4. Trust:In order to build a trusting relationship with your clients you must maintain constant contact with them without lapse or interruption. What do you think would happen to the relationship with your spouse if you didn't come home one night, didn't call, didn't email or attempt contact, and then arrived home unexpectedly three months later? When you don't call your friends for weeks at a time, does your relationship grow stronger or weaker?

I’ve often thought that sales relationships are similar to dating. In both cases, it takes ongoing communication to build trust. If you don't contact the person you’re seeing at regular intervals, they’ll move on to someone else. Likewise, if you neglect the clients on your list, they’ll build a relationship with someone else instead (i.e. your competitor.)

5. Appeal:Be entertaining and friendly, yet professional. Remember that all selling (B2B and B2C) is about selling to humans. Your clients want to laugh, have fun, and be entertained. (Just don't go too far or you sacrifice your message.)

Which airlines, for example, command the most customer attention during the pre-flight safety announcements? Southwest and WestJet? Or the more traditional airlines such as American, United, Air Canada, and US Air? Southwest and WestJet have the most appeal; they’re more engaging because they make the announcements fun and friendly while still being professional.

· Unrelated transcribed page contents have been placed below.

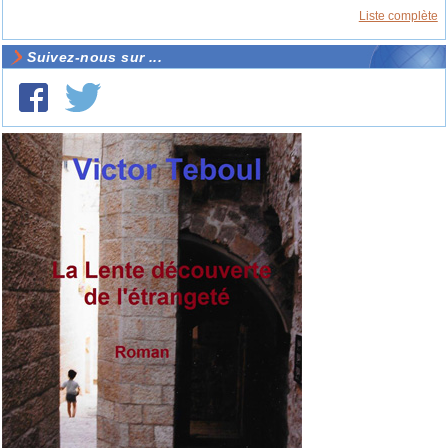
Liste complète
Suivez-nous sur ...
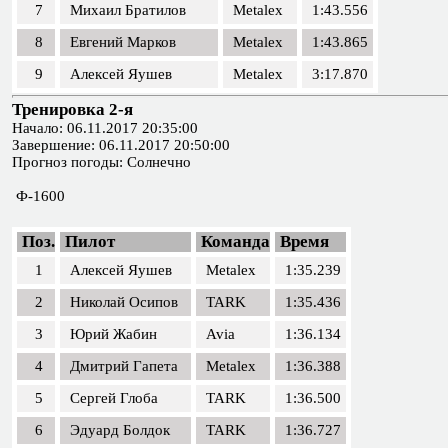
7
Михаил Братилов
Metalex
1:43.556
8
Евгений Марков
Metalex
1:43.865
9
Алексей Яушев
Metalex
3:17.870
Тренировка 2-я
Начало: 06.11.2017 20:35:00
Завершение: 06.11.2017 20:50:00
Прогноз погоды: Солнечно
Ф-1600
Поз.
Пилот
Команда
Время
1
Алексей Яушев
Metalex
1:35.239
2
Николай Осипов
TARK
1:35.436
3
Юрий Жабин
Avia
1:36.134
4
Дмитрий Гапета
Metalex
1:36.388
5
Сергей Глоба
TARK
1:36.500
6
Эдуард Болдок
TARK
1:36.727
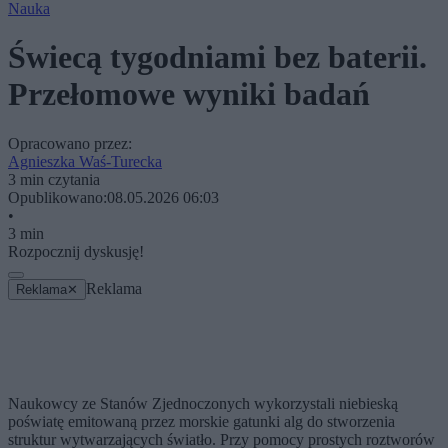
Nauka
Świecą tygodniami bez baterii.
Przełomowe wyniki badań
Opracowano przez:
Agnieszka Waś-Turecka
3 min czytania
Opublikowano:
08.05.2026 06:03
•
3 min
Rozpocznij dyskusję!
Reklama
Reklama
✕
Naukowcy ze Stanów Zjednoczonych wykorzystali niebieską
poświatę emitowaną przez morskie gatunki alg do stworzenia
struktur wytwarzających światło. Przy pomocy prostych roztworów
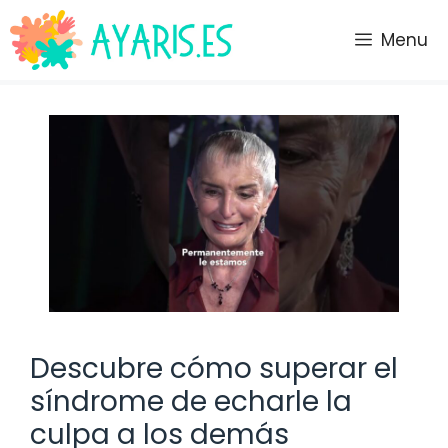
Saltar
al
Menu
contenido
Descubre cómo superar el
síndrome de echarle la
culpa a los demás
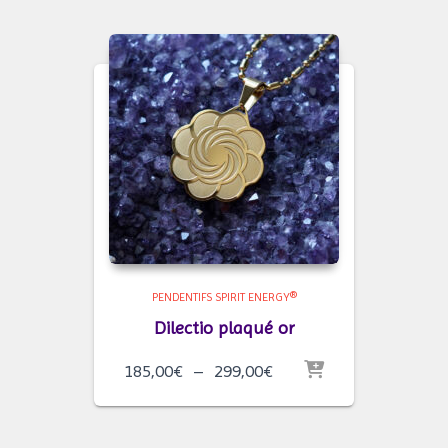
185,00€
à
299,00€
PENDENTIFS SPIRIT ENERGY®
Dilectio plaqué or
Plage
185,00
€
–
299,00
€
de
prix :
185,00€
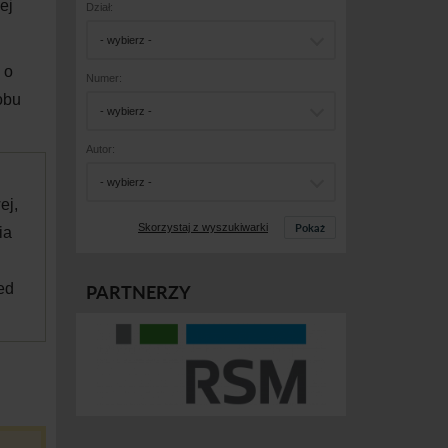
ej
Dział:
- wybierz -
 o
Numer:
obu
- wybierz -
Autor:
- wybierz -
ej,
Pokaż
Skorzystaj z wyszukiwarki
ia
PARTNERZY
ed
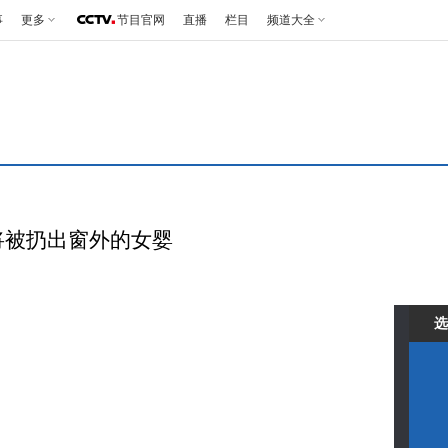
事
更多
节目官网
直播
栏目
频道大全
 即将被扔出窗外的女婴
选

Another step for being appealing to clients? Make sure that every contact attempt you send is worth opening, reading, and acting on. For instance, an industrial supply company recently distributed invitations for their annual charity event to all of their customers. The majority of invitees said no but dozens said yes. And many asked for a follow-up appointment to revisit their product mix and to add products.

6. Exceptional: This doesn’t mean using the best paper and the most expensive pen. It means being sure to include information, education, entertainment, and other interesting "stuff" that is relevant and valuable to your clients — delivered from an interesting person: you. Don't just "pitch" your clients each time you reach out to them. Share interesting ideas, your favorite books on business, and your thoughts on articles they might find useful. Remember that you are a human, selling to a human.

Using the six components above as your guide, it’s now time to try the following strategies as part of your 26-touches-per-year plan:

  • Thank you card (hand written, personalized, and not on corporate stationary)
  • Publishing or sharing an article on LinkedIn
  • A case study sent in the mail
  • Weekly video tips for using your products
  • Invitations to seminars — live or on the web
  • Advertising specialties, sent as a thank-you, that your clients will want to use, such as pens, mouse pads, calendars, etc.
  • Podcasts or client interviews
  • Company anniversary cards
  • Invitations to trade shows and conferences
  • New product announcements (separately or in a newsletter)
  • Market reports or analyst reports
  • White papers

How will you know when you’ve succeeded in accessing the total value of your client list? When your customers routinely go to you first instead of to other providers. And when they readily refer you to others. This will, in turn, create more sales, more acceptance of regular communication with them, and more action on your promotions and offers.